INPUT RECORDS>
>>
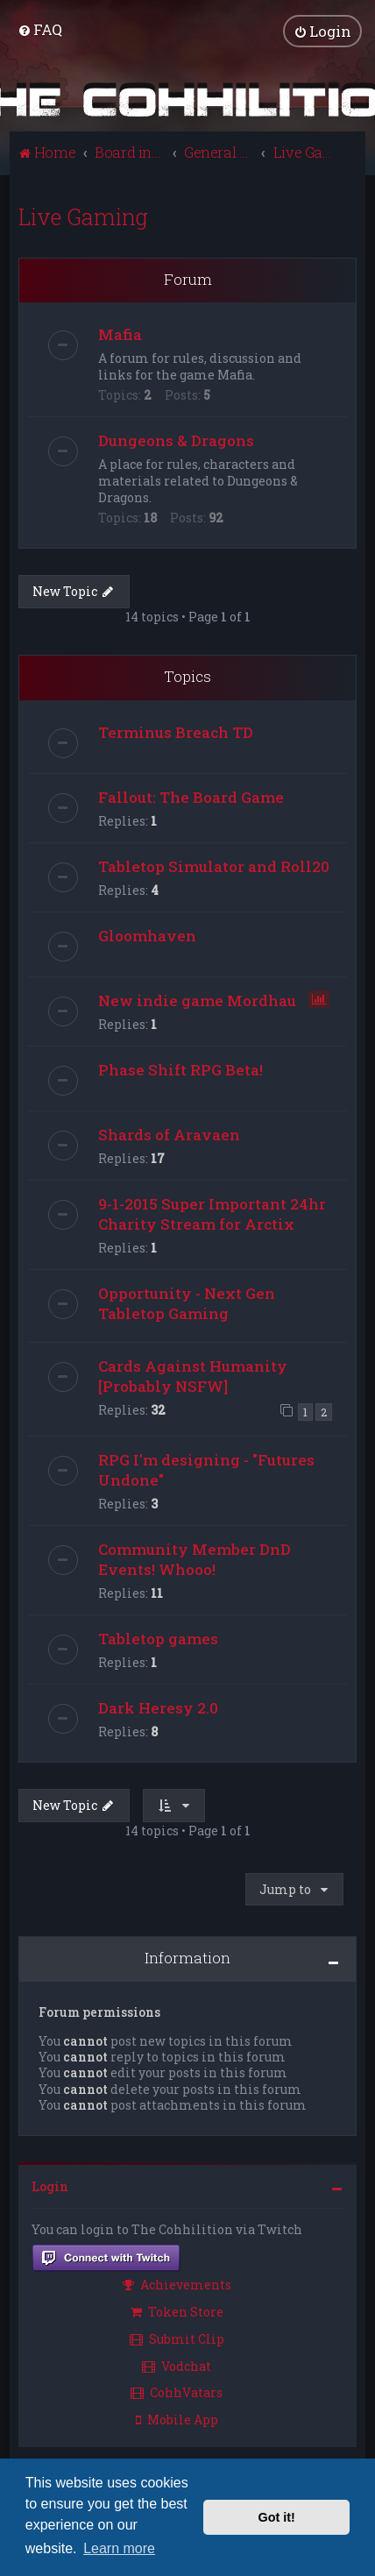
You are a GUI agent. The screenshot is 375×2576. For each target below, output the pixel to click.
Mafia (120, 334)
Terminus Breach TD (175, 732)
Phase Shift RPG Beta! (180, 1070)
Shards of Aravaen (169, 1135)
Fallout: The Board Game (191, 797)
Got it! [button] (276, 2517)
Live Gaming (83, 216)
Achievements (177, 2284)
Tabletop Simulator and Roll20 (213, 866)
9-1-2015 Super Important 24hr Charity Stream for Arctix (212, 1214)
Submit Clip (177, 2339)
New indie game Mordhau (197, 1000)
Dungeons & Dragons (176, 440)
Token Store (177, 2311)
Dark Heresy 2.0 (158, 1708)
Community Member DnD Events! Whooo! (194, 1559)
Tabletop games (158, 1639)
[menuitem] (40, 29)
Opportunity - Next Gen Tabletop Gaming (186, 1303)
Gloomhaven (147, 936)
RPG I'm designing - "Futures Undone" (206, 1470)
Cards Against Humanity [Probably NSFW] (192, 1376)
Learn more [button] (119, 2548)
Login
<<
AIM OF THE TASK> Repeat only the lines running from the line that contains "Dungeons & Dragons (176, 440)" through the last line above, inclusive.

SOLUTION BELOW>
Dungeons & Dragons (176, 440)
Token Store (177, 2311)
Dark Heresy 2.0 (158, 1708)
Community Member DnD Events! Whooo! (194, 1559)
Tabletop games (158, 1639)
[menuitem] (40, 29)
Opportunity - Next Gen Tabletop Gaming (186, 1303)
Gloomhaven (147, 936)
RPG I'm designing - "Futures Undone" (206, 1470)
Cards Against Humanity [Probably NSFW] (192, 1376)
Learn more [button] (119, 2548)
Login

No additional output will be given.